Many saw the government allowing the collapse of the country's main carrier Zambian Airways earlier this year, a business majority-owned by The Post, as a move against the paper. The details there were rumours at best. This recent arrest, however, is clear political manipulation and should be widely condemned. These are such outrageous charges--counstruing photos of a woman giving birth outside a hospital due to a labour dispute, the height of good journalism, as pornography--and I'm disheartened to see, at least from this vantage point, that Kabwela isn't getting more public support.

Here's a similar statement from the Committee to Protect Journalists.

Monday, July 13, 2009

Post Editor Arrested

From ZNBC via Lusaka Times

Police have formally arrested Post News paper Editor, Chansa Kabwela, for circulating obscene materials.

Ms. Kabwela who was briefly detained has however been released on police bond.

Post newspaper lawyer, Sam Mujuda, told ZNBC that Ms. Kabwela will m in court on Tuesday.

The arrest of Ms. Kabwela comes barely two weeks after police recorded a warn and caution statement from her for being in possession of obscene pictures.

President Rupiah Banda at the last press conference ordered investigations into the circulation of pictures of a woman giving birth at the University Teaching Hospital in Lusaka.

The incident took place during a strike by nurses and other health workers.

Whoa this is a completely baseless arrest and a clear case of media intimidation by the Banda government.

Monday, July 6, 2009

MLK BLVD Project

For about five months I lived in a flat on Martin Luther King Road in Lusaka. I immediately associated it with the Martin Luther King Jr boulevards, streets and ways that I'd been to over the years: Seattle, Portland, Atlanta, Oakland, New Orleans. In the US, naming a street after MLK is about creating a symbolic connection between black neighbourhoods and a city; a repudiation of centuries of apartheid policies.

In Lusaka, Martin Luther King Road is in affluent Kabulonga, home to a disproportionate number of white expats, NGO workers and upper-middle-class Zambians. Our neighbour had cousins, sons and nieces spread across the world studying or running businesses in Australia, Texas and the UK.
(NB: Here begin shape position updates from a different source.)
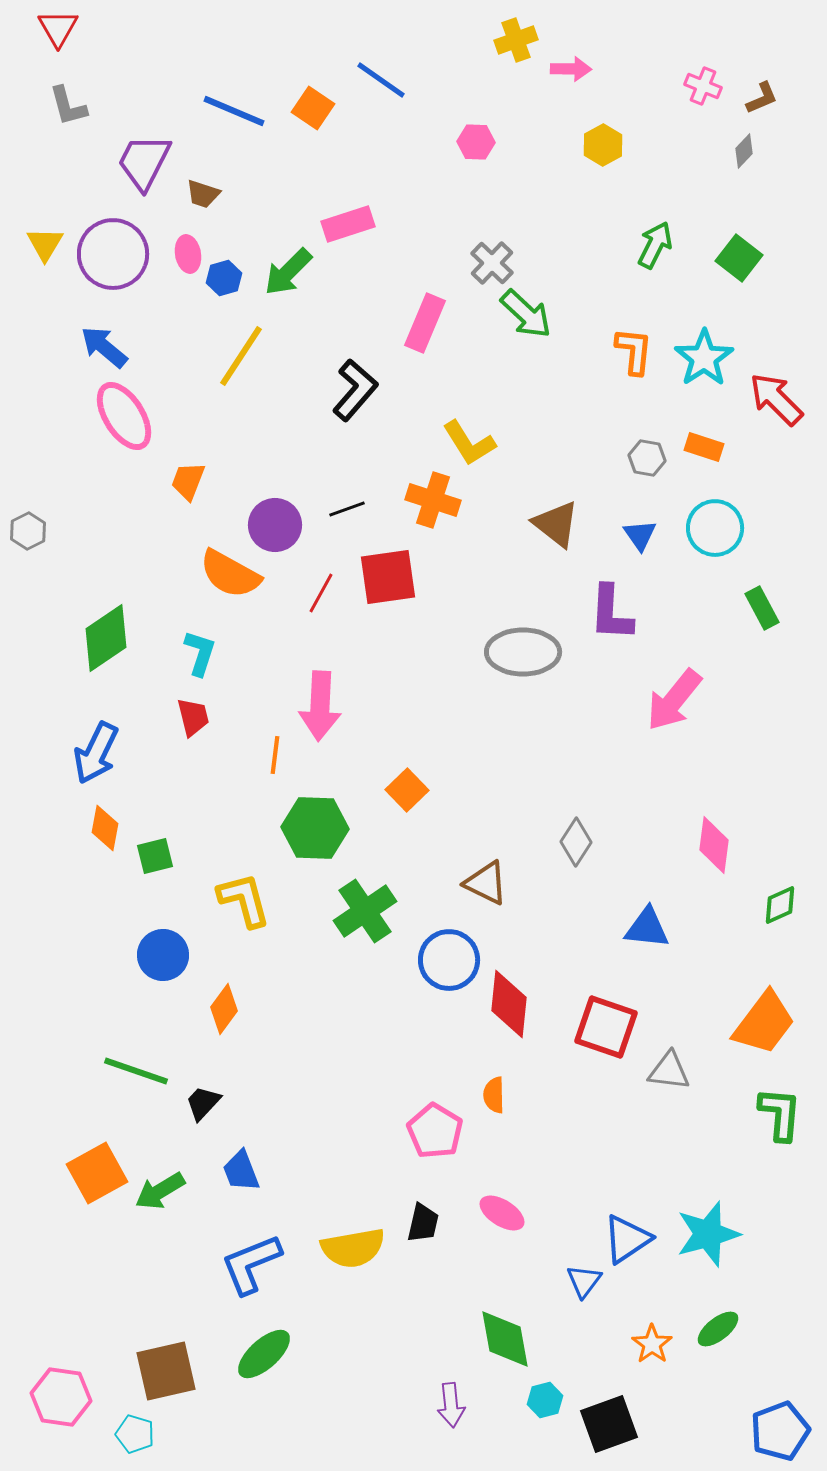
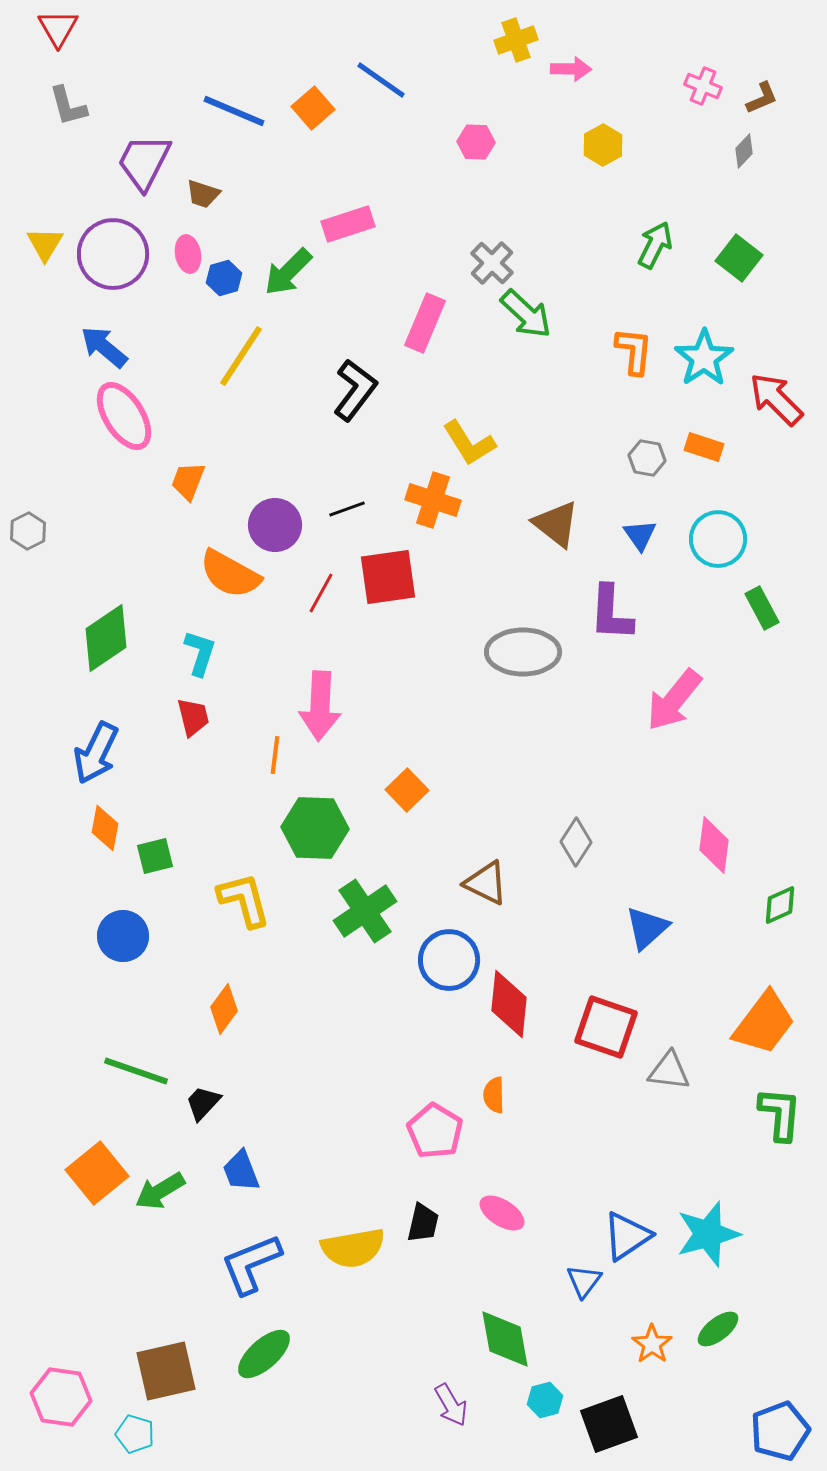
orange square at (313, 108): rotated 15 degrees clockwise
black L-shape at (355, 390): rotated 4 degrees counterclockwise
cyan circle at (715, 528): moved 3 px right, 11 px down
blue triangle at (647, 928): rotated 48 degrees counterclockwise
blue circle at (163, 955): moved 40 px left, 19 px up
orange square at (97, 1173): rotated 10 degrees counterclockwise
blue triangle at (627, 1239): moved 3 px up
purple arrow at (451, 1405): rotated 24 degrees counterclockwise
In the style of many southern African neighbourhoods, MLK Road Lusaka is completely surrounded by glass topped walls, heavy metal gates and underpaid security guards from nearby townships. Most of the landscaped area between the walls and the drainage ditches that abut the tarmac is kept immaculately trimmed by a squad of blue-coverall wearing young men. They cut the grass, bent over double, with blunt scythes.

The MLK BLVD project is a blog of crowdsourced photos from different Martin Luther King roads, boulevards and ways from across the US and the world. It's really worth looking at.

It's also making me really regret not taking better pictures. I basically have only a photo of my gate during a hail-storm. If anyone has better photos I suggest you upload it to the MLK BLVD project Flickr pool. Also, I seem to remember many African cities having MLK roads, photos of which would probably ad great perspective to the project.